Figure 3: Main effect estimation for Age on Census Income—method’s output (black) versus KernelSHAP/DeepSHAP (MLP, left) and TreeHFD/TreeSHAP (XGB, right); correct attribution and denoising of irrelevant variable.

Figure 4

Figure 4: Agreement between natively-learned main effects in EBM and NAM and those reconstructed post-hoc using the proposed ANOVA estimator on Diabetes; the decomposition aligns precisely, supporting the "unifying" claim.

Theoretical and Practical Implications

The ability to construct closed-form functional ANOVA decompositions for continuous, dependent features establishes a rigorous foundation for additive explainability.

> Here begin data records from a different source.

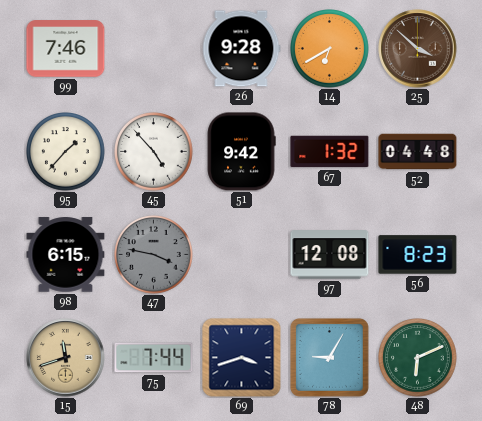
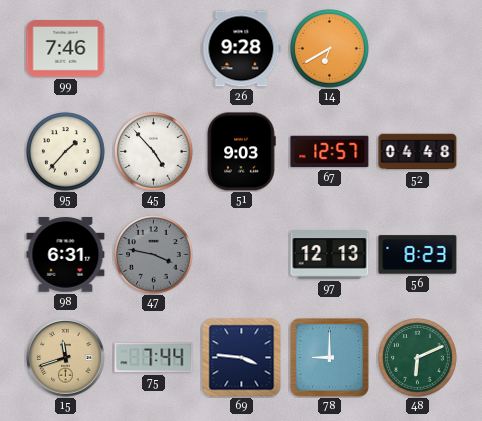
25: 3:52 -> none
51: 9:42 -> 9:03
67: 1:32 -> 12:57
98: 6:15 -> 6:31
97: 12:08 -> 12:13
69: 3:42 -> 3:46
78: 9:05 -> 9:00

This result mathematically subsumes and clarifies the relationships between ANOVA, Shapley value attributions, and model-based explanations (GAM, EBM/NAM), while removing the need for internal model access or explicit density knowledge.

  • Theoretical implications: The unique basis with hierarchical orthogonality allows well-defined variance allocation, interaction strength measurement, and unbiased interpretation of feature contributions in black-box regression/classification.
  • Practical implications: The estimator operates on large datasets in polynomial time and is agnostic to the model class, enabling plug-and-play explainability for any black-box predictor in tabular analysis.

Limitations and Future Directions

Several limitations are acknowledged:

  • The method is currently limited to compact (bounded) continuous domains due to the use of Legendre polynomials; extensions to unbounded, hybrid, or categorical features require new orthogonalization schemes.
  • The curse of dimensionality surfaces theoretically via exponential subset enumeration; reliance on effect-sparsity and low-order truncation addresses this in practice, but more sophisticated penalization/selection strategies are desirable.
  • The density estimation module could be improved with advanced generative or kernel approaches, and the linear solver could benefit from hardware acceleration.

Future research should investigate general penalized estimators (sparse/max-norm), basis construction for mixed-type or unbounded supports, and functional alignment diagnostics for model auditing.

Conclusion

This work delivers a mathematically principled, computationally efficient, and unifying framework for additive explanation of black-box predictors via a closed-form, generalized functional ANOVA decomposition under dependent, continuous features. The connection to existing explanation paradigms is clarified, and the practical estimator provides highly accurate, hierarchically orthogonal attributions with minimal computational burden. This marks a theoretical synthesis and practical consolidation of feature attribution in complex machine learning models.